Density of Quasi-localized Modes in Glasses: where are the Two-Level Systems?

TL;DR

This study investigates the nature of quasi-localized modes in glasses and questions whether two-level systems are necessary to explain the universal density of states observed at ultra-low temperatures.

Contribution

It identifies two distinct types of quasi-localized modes with different frequency dependencies and analyzes the glass energy landscape to explain their origins, challenging the role of two-level systems.

Findings

Two types of QLMs with different density of states identified

The properties of the energy landscape explain the creation of these modes

TLS may not be necessary for the universal density of QLMs

Abstract

The existence of a constant density of two-level systems (TLS) was proposed as the basis of some intriguing universal aspects of glasses at ultra-low temperatures. Here we ask whether their existence is necessary for explaining the universal density of states quasi-localized modes (QLM) in glasses at ultra-low temperatures.

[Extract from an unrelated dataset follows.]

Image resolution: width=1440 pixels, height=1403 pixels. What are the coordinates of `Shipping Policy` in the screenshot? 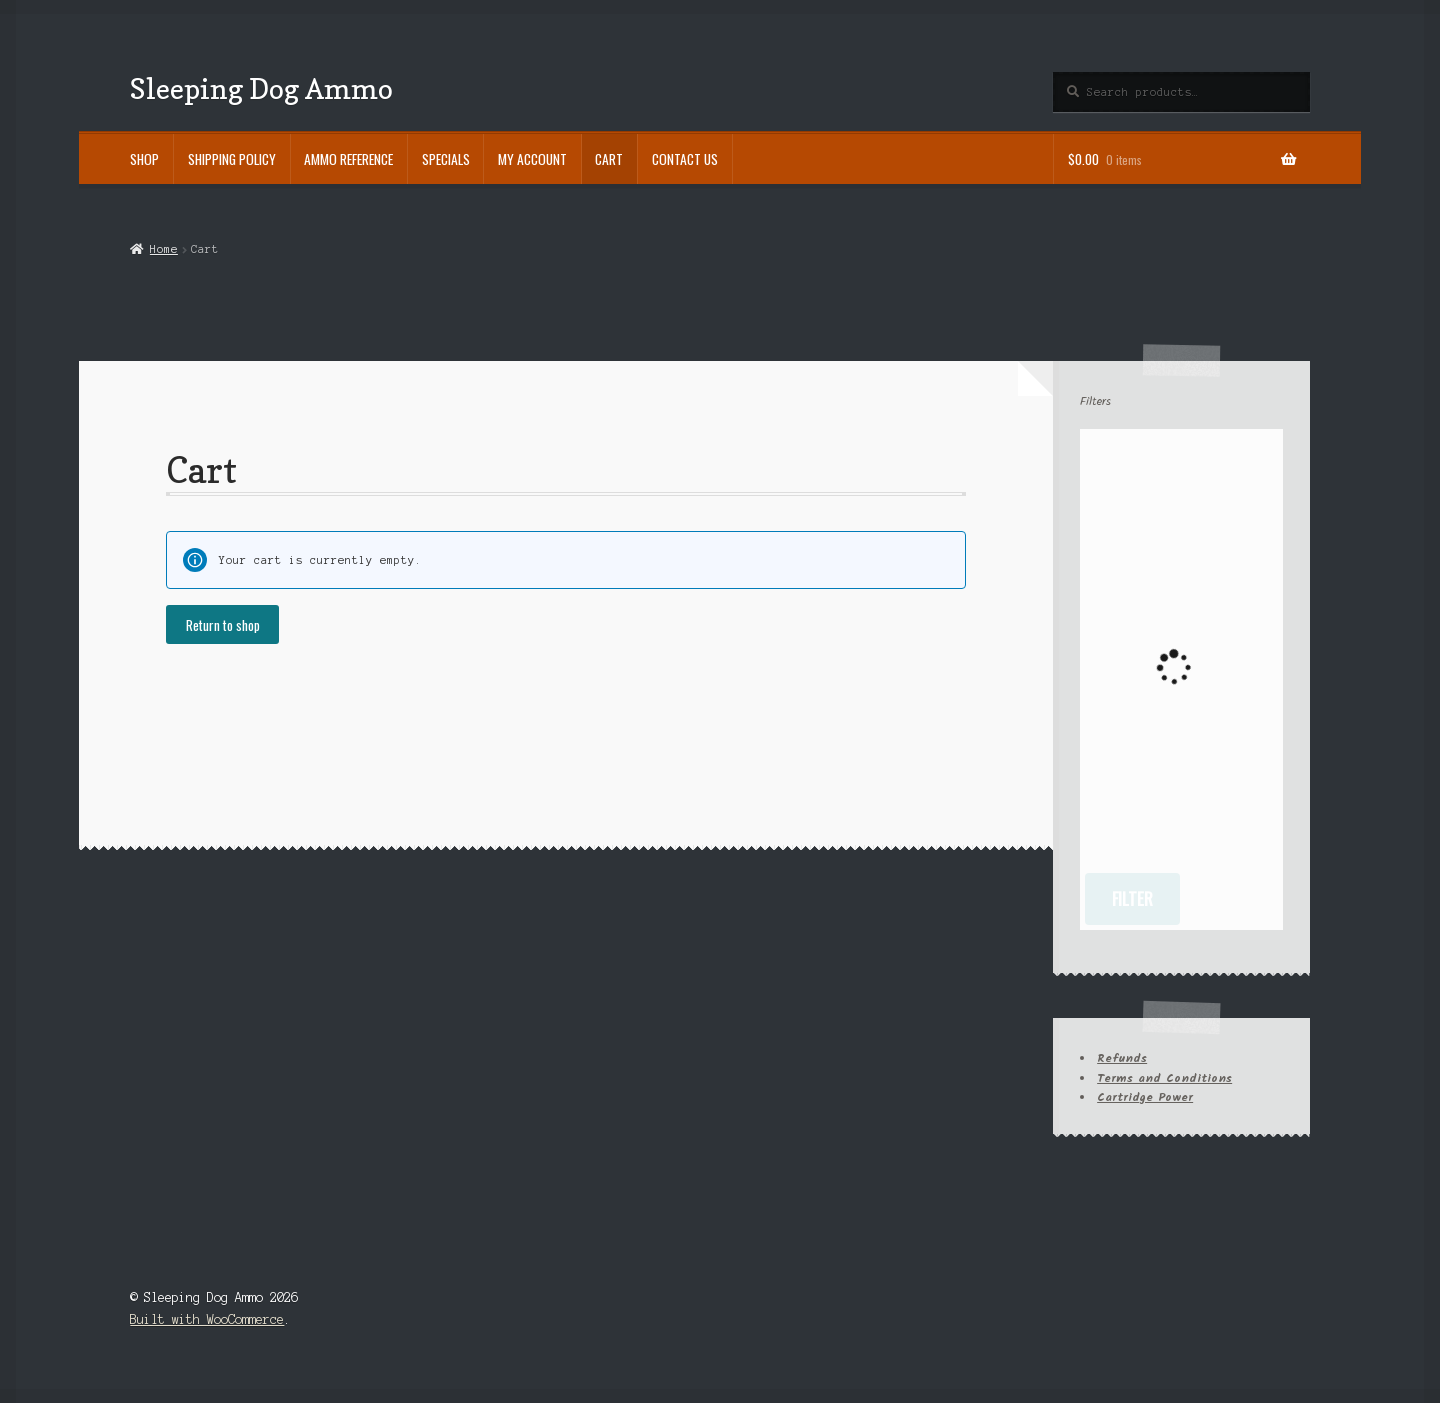 It's located at (232, 159).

A careful examination of the QLM that exist in a generic atomistic model of a glass former reveals at least two types of them, each exhibiting a different density of states, one depending on the frequency as $\omega^3$ and the other as $\omega^4$. The properties of the glassy energy landscape that is responsible for the two types of modes is examined here, explaining the analytic feature responsible for the creations of (at least) two families of QLM's. Although adjacent wells certainly exist in the complex energy landscape of glasses, doubt is cast on the relevance of TLS for the universal density of QLM's.